Responsável pela fiscalização do Complexo Penitenciário de Canoas, a magistrada citada por Schirmer, Patrícia Fraga Martins, da Vara de Execuções Criminais de Porto Alegre, confirma a presença de presos ligados a grupos criminosos nos módulos 3 e 4, principalmente. Mas também não observa que isso esteja ocorrendo de forma acintosa ou que o Estado tenha perdido o controle da prisão.
—O homicídio desta semana é típico de um lugar onde não há facção, porque onde há os líderes não costumam deixar isso ocorrer. Não sei ainda as circunstâncias da morte, se houve alguma desavença, mas acho que foi um fato isolado — avalia a juíza.

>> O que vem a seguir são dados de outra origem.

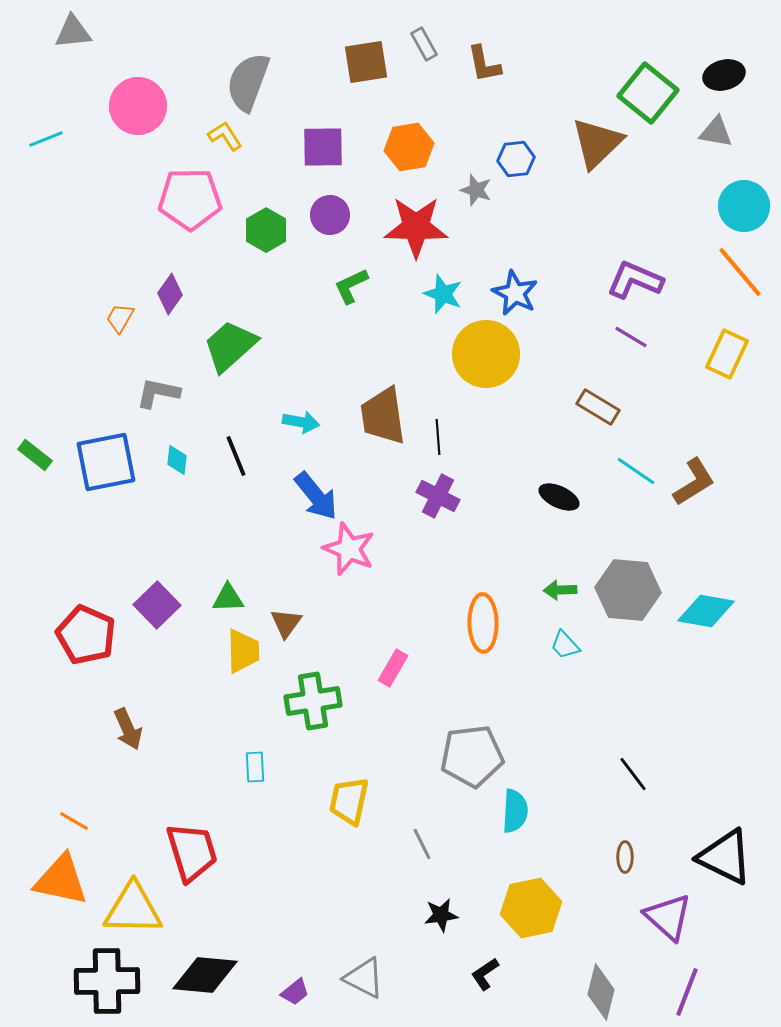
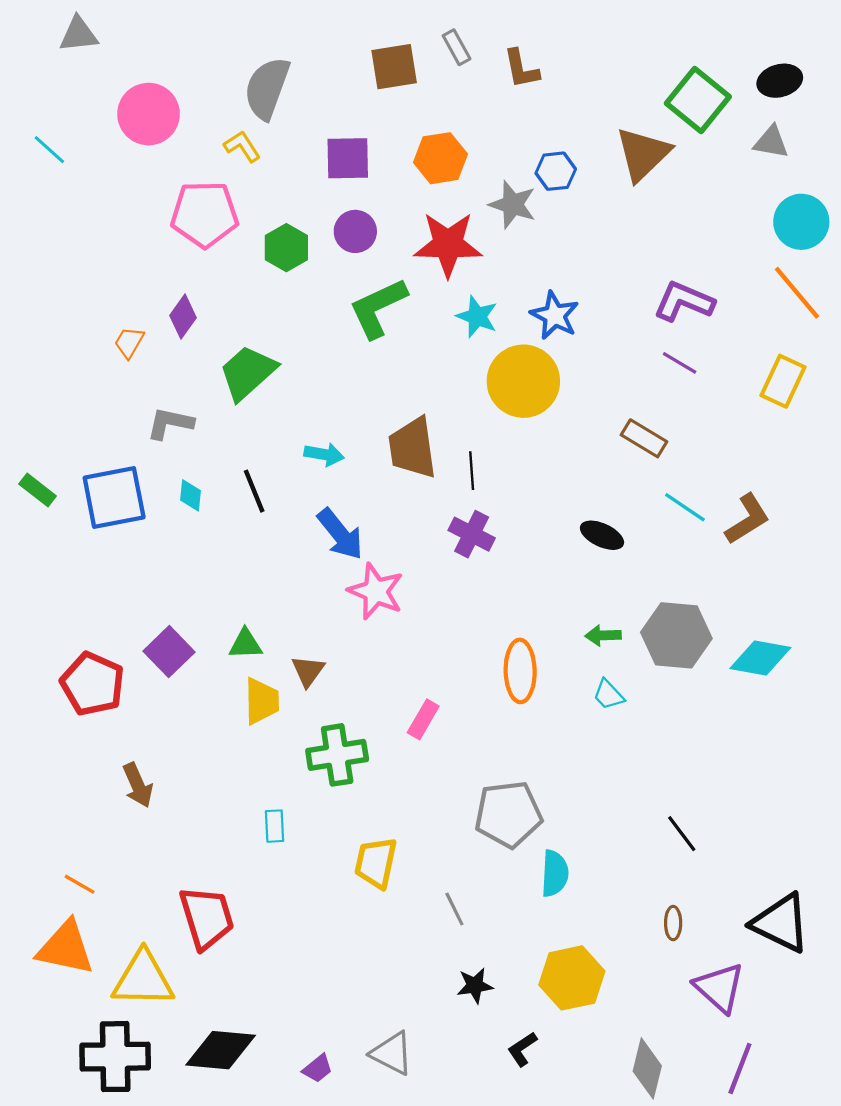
cyan line: (46, 139) -> (49, 150), turned 64
gray star: (476, 190) -> (513, 205), size x1.4
green L-shape: (351, 286) -> (378, 308), size x1.6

Segundo Patrícia, o homicídio não alterou a rotina da prisão.
— A penitenciária está calma. Inclusive, teve visitação normal ontem (quarta-feira).
Por volta das 6h30min de quarta-feira, um preso foi encontrado morto dentro de uma das celas do módulo 3. O corpo de Cláudio Luiz Oliveira dos Santos, 48 anos, estava pendurado em uma das grades por um fio enrolado no pescoço. Foi a primeira morte dentro do complexo penitenciário desde sua inauguração, em março de 2016.

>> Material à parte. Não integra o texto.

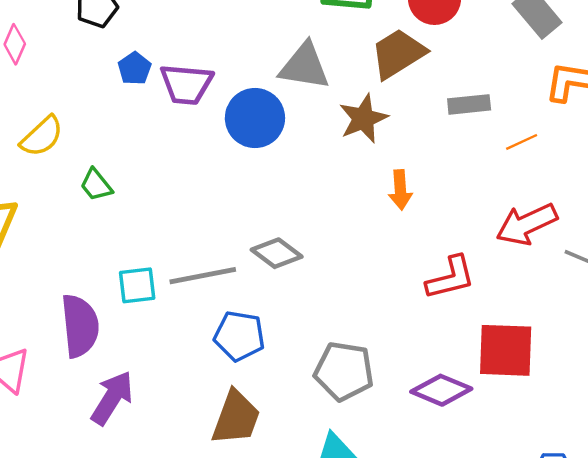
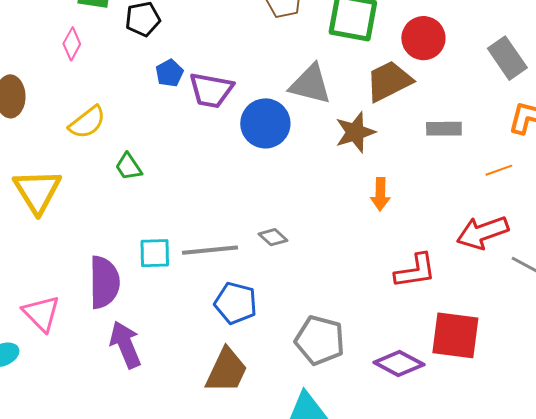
orange line: (522, 142) -> (499, 170), moved
gray diamond: (277, 253) -> (273, 237), size x0.7
purple arrow: (112, 398) -> (125, 345), turned -60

O caso está sendo investigado pela Delegacia de Homicídios. O titular, Luís Antônio Firmino, começou a ouvir os outros seis presos que estavam na mesma cela.
Município alega dificuldades financeiras
A secretária municipal de Saúde de Canoas, Rosa Maria Groenwald, nega que o município não esteja prestando atendimento aos presos do Complexo Penitenciário e fala em dificuldades.

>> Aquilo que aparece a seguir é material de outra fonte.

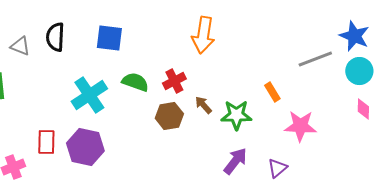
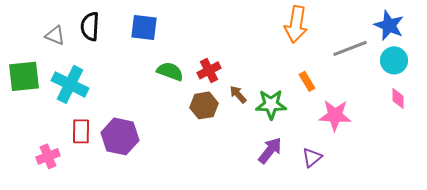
orange arrow: (203, 35) -> (296, 24), moved
cyan cross: (89, 95) -> (70, 84), moved, turned -30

— É uma questão que nos preocupa muito devido às grandes proporções da penitenciária. Atualmente, são 1.750 presos, a capacidade é para 2,8 mil, e enfrentamos problemas financeiros na área da saúde, com R$ 21 mil em atrasos de repasses do Estado.
De acordo com a secretária, para esse fim, o município recebe R$ 10 mil do Estado e R$ 35 mil da União, enquanto cada uma das duas equipes que atuam no complexo custam R$ 66 mil por mês.
— Para a medicação, recebemos R$ 1,2 mil por ano. Muitos presos apresentam situação de precariedade em relação à saúde, com doenças crônicas, como tuberculose, HIV, hepatite. Com isso, gastamos em medicação e insumos cerca de R$ 15 mil a cada mês. A gente entende toda a situação nas prisões, mas o município não tem como arcar com tudo isso.
Segundo a secretária, atualmente uma equipe de saúde do município atende as Pecan 1 e 2, e outra, as 3 e 4.
O QUE DIZ A SUSEPE
A Superintendência dos Serviços Penitenciários (Susepe), por meio de sua assessoria de imprensa, comunicou que não se manifestaria em relação ao assunto.